Describe the capstone project you would like to pursue, considering your aspirations, ML model predictions, and prior knowledge. Even if you are unsure at this stage, try to generate an idea you would like to explore-such as a specific asset class, country, industry vertical, or investment strategy. Be as specific as possible.

*Example: I want to build a short-term prediction model for the US/India/Brazil stock markets, focusing on the largest stocks over a 30-day investment horizon.

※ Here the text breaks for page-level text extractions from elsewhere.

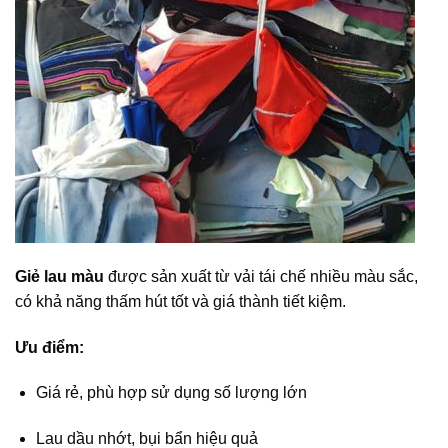
Giẻ lau màu
được sản xuất từ vải tái chế nhiều màu sắc,
có khả năng thấm hút tốt và giá thành tiết kiệm.
Ưu điểm:
Giá rẻ, phù hợp sử dụng số lượng lớn
Lau dầu nhớt, bụi bẩn hiệu quả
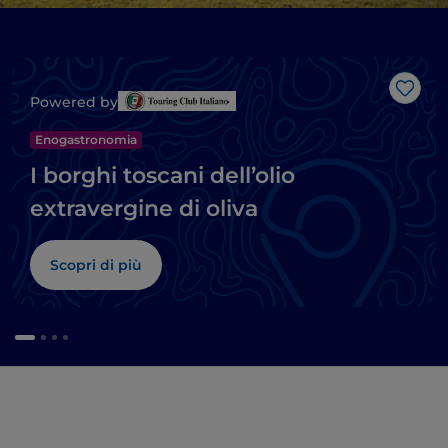
Like
Powered by
Enogastronomia
I borghi toscani dell’olio
extravergine di oliva
Scopri di più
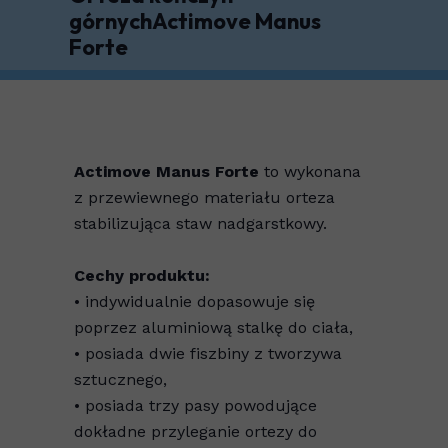
górnychActimove Manus
Forte
Actimove Manus Forte
to wykonana
z przewiewnego materiału orteza
stabilizująca staw nadgarstkowy.
Cechy produktu:
• indywidualnie dopasowuje się
poprzez aluminiową stalkę do ciała,
• posiada dwie fiszbiny z tworzywa
sztucznego,
• posiada trzy pasy powodujące
dokładne przyleganie ortezy do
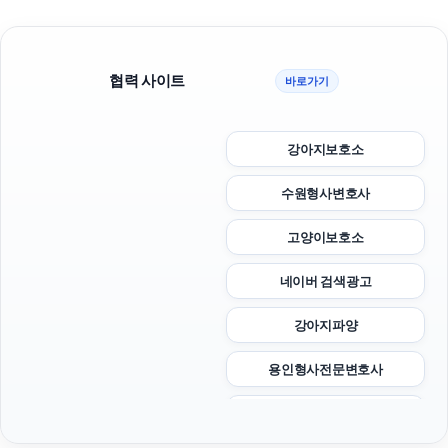
협력 사이트
바로가기
강아지보호소
수원형사변호사
고양이보호소
네이버 검색광고
강아지파양
용인형사전문변호사
구로구하수구막힘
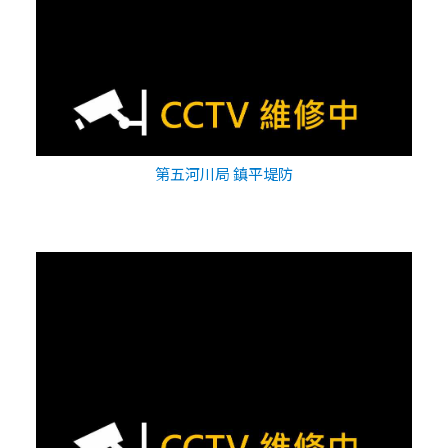
第五河川局 鎮平堤防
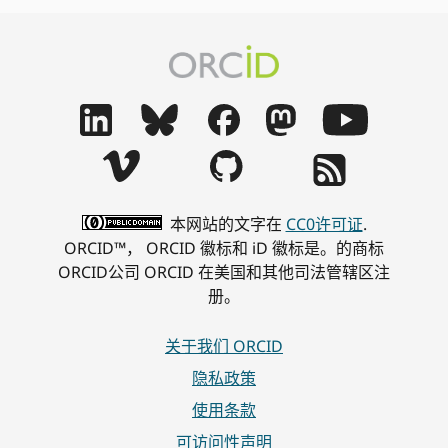
本网站的文字在
CC0许可证
.
ORCID™， ORCID 徽标和 iD 徽标是。的商标
ORCID公司 ORCID 在美国和其他司法管辖区注
册。
关于我们 ORCID
隐私政策
使用条款
可访问性声明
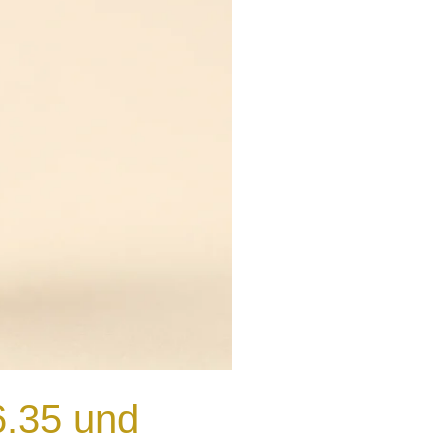
6.35 und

I plan to use RSI and MACD technical indicators and news coverage data to generate predictions.*

### Question 6. [Exploratory, optional] Investigate new metrics

**Free text answer**

Using the data sources we have covered (or any others you find relevant), download and explore a few additional metrics or time series that could be valuable for your project. Briefly explain why you think each metric is useful. This does not need to be a comprehensive list-focus on demonstrating your ability to generate data requests based on your project description, identify and locate the necessary data, and explain how you would retrieve it using Python.